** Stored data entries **
**********
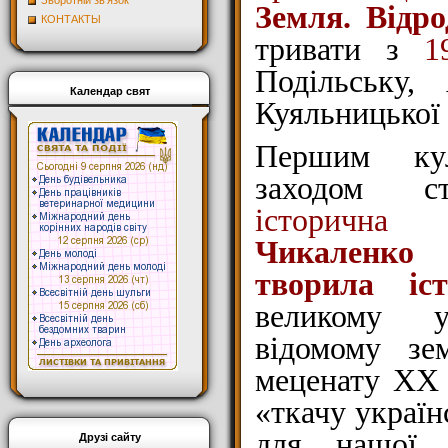
Зворотній зв'язок
Земля. Відр
КОНТАКТЫ
тривати з
1
Подільську,
Календар свят
Куяльницької
Першим кул
заходом 
історичн
Чикаленко
творила іст
великому у
відомому зе
меценату XX 
«ткачу українс
для нашої 
Друзі сайту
**********
** WHAT TO DO **
The full text of the data above, exact and without pictures, is what to return.

** ANSWER SECTION **
Зворотній зв'язок
Земля. Відр
КОНТАКТЫ
тривати з
1
Подільську,
Календар свят
Куяльницької
Першим кул
заходом 
історичн
Чикаленко
творила іст
великому у
відомому зе
меценату XX 
«ткачу українс
для нашої 
Друзі сайту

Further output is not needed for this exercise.